Варвара уходила кормить оставшихся куриц, мерина, шла в магазин, где бабы и продавщица Оксана спрашивали, когда же Кирпиков думает копать одворицы: погода подпирает, земля сохнет.
– Да уж как-нибудь, – вздыхала Варвара и возвращалась домой.
Но однажды Кирпиков довел ее.
– Хорошо ты устроилась, – сказал он, – очень хорошо. Богу помолилась.
– Из-за тебя, лешего, молитвы ни одной не знаю! – со слезой закричала Варвара. – Поехала на Пасху со старухами, всю обсмеяли. Говорю: «Отче наш, ежели еси на небеси». Позорище, со стыда сгорела.
– Но раз уж ты уцепилась, верь, – опять начинал Кирпиков. – Если тебе больше не за что держаться. – Он начинал кашлять, и Варвара видела в этом знамение: кашель за богохульство. – Нет, товарищи, плохо мне – пусть будет плохо, а хорошо – пусть будет хорошо, не перед кем унижаться, сам достиг. Я сам себе бог. И новую жизнь начал тоже без него. Он за меня не пьет? Он бросил курить?
– Господи, Господи, – закричала Варвара, – думала отдохнуть перед смертью, нет, не даешь! Как на точиле живу. Какой к тебе лихорад прицепился, что ты меня травишь? Ухожу!
– Не бойсь, прорвемся! – закричал он вслед.
В тетрадке, которую держали на письма, он после недолгих мук творчества проставил сегодняшнее число, месяц, год.
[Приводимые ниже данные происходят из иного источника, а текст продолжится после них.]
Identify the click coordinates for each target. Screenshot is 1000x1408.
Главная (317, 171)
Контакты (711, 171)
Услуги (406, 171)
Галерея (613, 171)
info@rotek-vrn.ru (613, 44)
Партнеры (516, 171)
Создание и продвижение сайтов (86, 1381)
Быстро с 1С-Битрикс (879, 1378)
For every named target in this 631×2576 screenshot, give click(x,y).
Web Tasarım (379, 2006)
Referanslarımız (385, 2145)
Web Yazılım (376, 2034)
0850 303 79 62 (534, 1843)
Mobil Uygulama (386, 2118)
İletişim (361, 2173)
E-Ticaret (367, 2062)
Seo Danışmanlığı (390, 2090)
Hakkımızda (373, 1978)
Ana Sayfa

Написал: «Я родился весной в девять часов утра…» Дальше заело. Он посмотрел на часы, сверил по солнцу, как раз девять часов утра. Посмотрел в тетрадку – стоит сегодняшняя дата, время совпадает. И все разговоры его и заявки о новой жизни вдруг представились ему очень серьезными. Он встал – неуверенная легкость в ногах, но стоит же, не падает, сердце бьется, солнце светит, скоро Машка приедет, чем не жизнь!
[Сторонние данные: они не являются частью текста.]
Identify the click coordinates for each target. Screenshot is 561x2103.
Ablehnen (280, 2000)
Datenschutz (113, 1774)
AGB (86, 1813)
Он умылся (немного заныла царапина на щеке) и в девять подсел к столу, снова посмотрел в тетрадку и засмеялся: получилось, что он родился десять минут назад и уже крестился умыванием. «В самом деле! – воодушевленно подумал он. – Надо по-хорошему развязаться с прошлой жизнью – и в новую!»